Hello,
I am missing data in my current setup (about 20 to 30%).
All the data from Intance A is arriving perfectly well into /var/log/app.log.
However, some events are missing in Splunk.
Would you have any idea about the potential issue please?
Thank you very much in advance
If instance B is Splunk instance, I would suggest that you use tcp input in inputs.conf, no need to route through rsyslog.
i.e
[tcp://instanceA:514]
For more information refer TCP section in inputs.conf spec.
Think he is using UDP 514, than rsyslog is a very good Idea.
Otherwise you loose data everytime splunk is restarting
I have to use UDP 514 indeed but all the data is arriving well to the file (plus it's just data from the same VPC no very low risk of losing datagrams). So udp is fine, just Splunk not indexing everything from the file.
We have been using both syslog forwarding as well as TCP listen provided by Splunk for on boarding data from different sources such as firewall which produces large chunk of data. Yet, we are getting all data on boarded.
Can you find out any pattern in data that's missed ? Do you have any log rotation policy?
Yes we do have logrotation policy. It looks like that the log rotate is the issue but I am not entirely sure yet. Is it the same on your side? .
Apparantly that's the log rotation which breaks everything even if i try putting a higher initCrcLength or crcSalt=.
Are you sure it is "missing"?
We had a multiple problems with time extracion.
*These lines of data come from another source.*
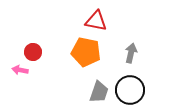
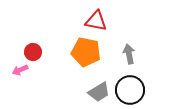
gray arrow: moved 2 px left, 1 px down; rotated 24 degrees counterclockwise
pink arrow: rotated 35 degrees counterclockwise
gray trapezoid: rotated 40 degrees clockwise
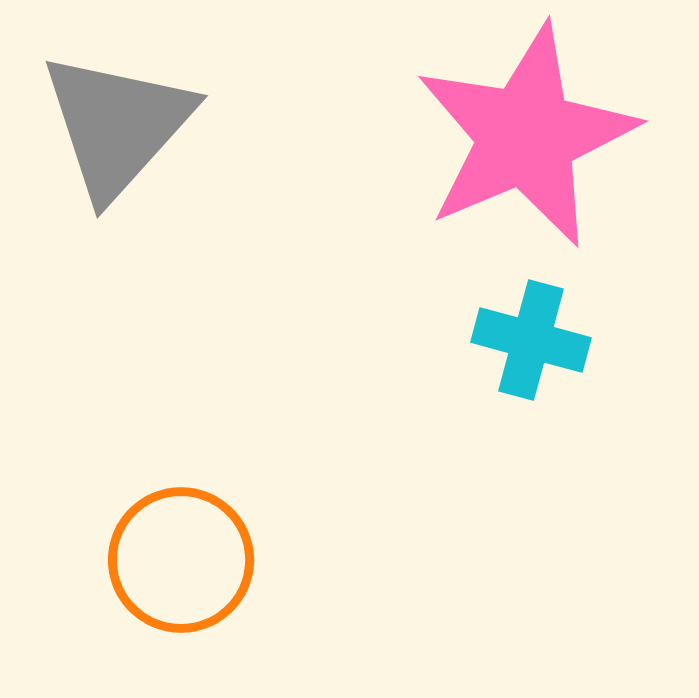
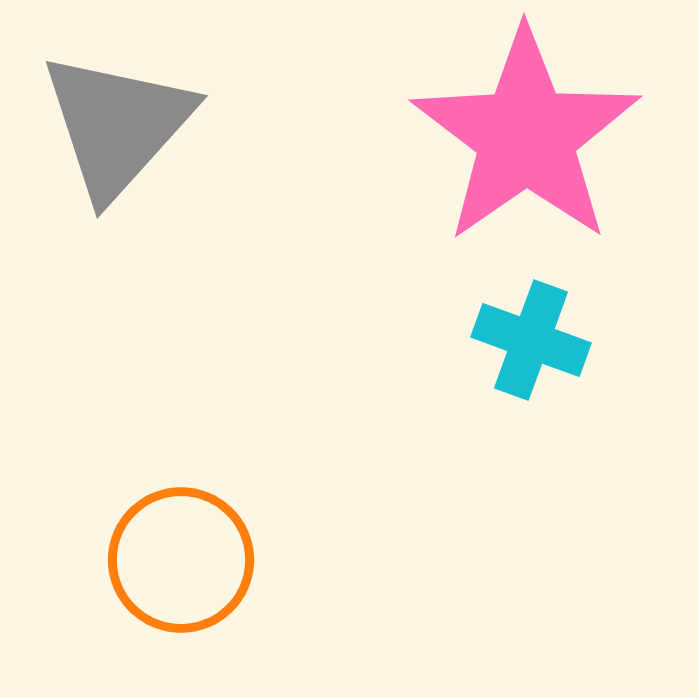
pink star: rotated 12 degrees counterclockwise
cyan cross: rotated 5 degrees clockwise
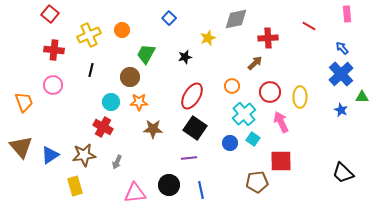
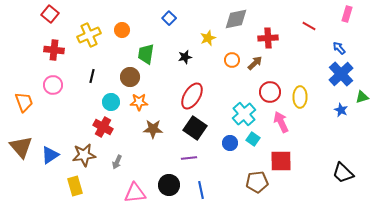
pink rectangle at (347, 14): rotated 21 degrees clockwise
blue arrow at (342, 48): moved 3 px left
green trapezoid at (146, 54): rotated 20 degrees counterclockwise
black line at (91, 70): moved 1 px right, 6 px down
orange circle at (232, 86): moved 26 px up
green triangle at (362, 97): rotated 16 degrees counterclockwise
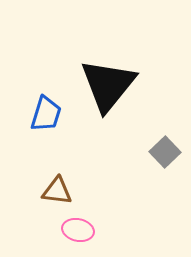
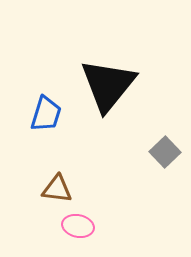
brown triangle: moved 2 px up
pink ellipse: moved 4 px up
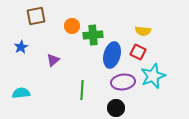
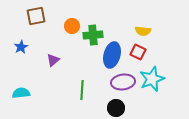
cyan star: moved 1 px left, 3 px down
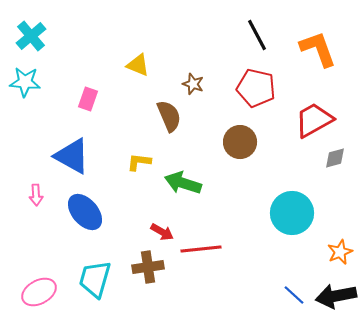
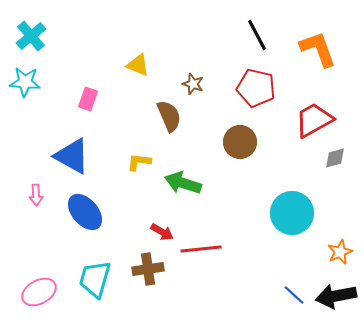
brown cross: moved 2 px down
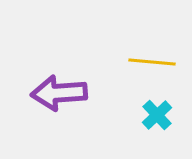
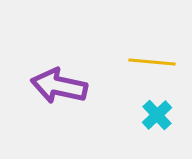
purple arrow: moved 7 px up; rotated 16 degrees clockwise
- another timstamp in the message, that was pickup as time
- an ID was picked-up as Epoch time
- wrong cut-off for timestamp. (timestamp without year followed by IP address. first 2 digits of the IP where used as YEAR
To see if the timestamp is wrong, start a real-time search. Just watch the timeline for events popping up in the past.
If they pop up in the past, you have to alter the props.conf for time extraction
I am going to try realtime search right now but when I check if the data is arriving, I do a very general search specifically looking for content in the _raw, no sourcetype or source filter.